Он продолжает зачитывать обвинения, настолько нелепые, что Урса с трудом сдерживает нервный смех. Какие-то глупые женские сплетни, от опрокинутых стоек для сушки рыбы до чтения «Отче наш» задом наперед. Но все сидящие в зале – все как один – с осуждением глядят на поникшую женщину на дощатом помосте и не кричат ей проклятия лишь потому, что губернатор велел соблюдать тишину. Урса не раз замечает, как кто-то из зрителей тянет руку сквозь прутья перил и щипает Кирстен, но та почти не реагирует на щипки. Она словно спит, ее глаза полузакрыты, рот безвольно дрожит. Что они с нею сделали? Как сумели сломить ее гордый, непокорный дух?
Авессалом кладет пергамент на стол, берет другой лист.
– Она также призналась, что в канун Рождества тысяча шестьсот семнадцатого года летала на ведьмину гору у Балвёллена, где в компании еще пяти ведьм завязала узлы на тряпице и вызвала шторм, погубивший четыре десятка рыбаков, в том числе ее мужа…

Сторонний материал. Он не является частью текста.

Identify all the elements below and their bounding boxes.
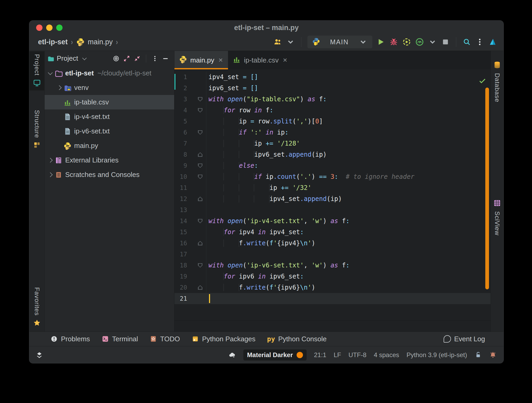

Возмущенные крики разносятся по всему залу, и хотя губернатор призывает к порядку, ему приходится отправить к помосту десяток стражников, чтобы те оттеснили толпу, норовящую снести ограждение и растерзать подсудимую на месте. Урса закрывает лицо руками. Кристин легонько похлопывает ее по колену.
– Смотрите, Урсула. Она улыбается.
Но Урса видит только гримасу боли на белом, как мел, лице Кирстен.
– Пусть назовет имена! – кричит кто-то с верхней галереи. – Имена сообщниц!
Губернатор встает, поднимает руки.
– Прошу тишины! Иначе я буду требовать, чтобы все посторонние покинули зал суда!
Толпа нехотя умолкает.
Авессалом продолжает:
– Если уж речь зашла об именах, господин губернатор… – Он опять обращается к залу. – Мы пытались вызнать имена, но она говорит, что не видела лиц за густой пеленой дыма. И все же мы установили, что одной из сообщниц была фру Олафсдоттер, и заставили ее сознаться, и продолжаем дознание. – Он обводит толпу суровым взглядом, и Урсу пробирает озноб. – Они вызвали шторм, чтобы завладеть собственностью и землей их мужей. Также фру Кирстен Сёренсдоттер незаконно присвоила себе стадо, принадлежавшее Мадсу Питерсону, числом в пять десятков оленьих голов, и, околдовав фру Хансдоттер, принудила ее сесть на весла и выйти в море в рыбацкой лодке вместе с ней и еще восьмерыми особами женского пола, и в море они не бросали сети. Фру Сёренсдоттер призвала рыбу своим колдовством, и та сама прыгнула в лодку. Она носила мужскую одежду, чтобы иметь силу мужчины, и угрожала фру Кнудсдоттер, и однажды по злобе дунула на фру Йонсдоттер, и та слегла с тяжкой болезнью, от которой у нее раздуло живот.
Урса смотрит на набожных женщин. На их лицах читается восхищенное благоговение. Они глядят на ее мужа, как на чудо, ниспосланное им свыше.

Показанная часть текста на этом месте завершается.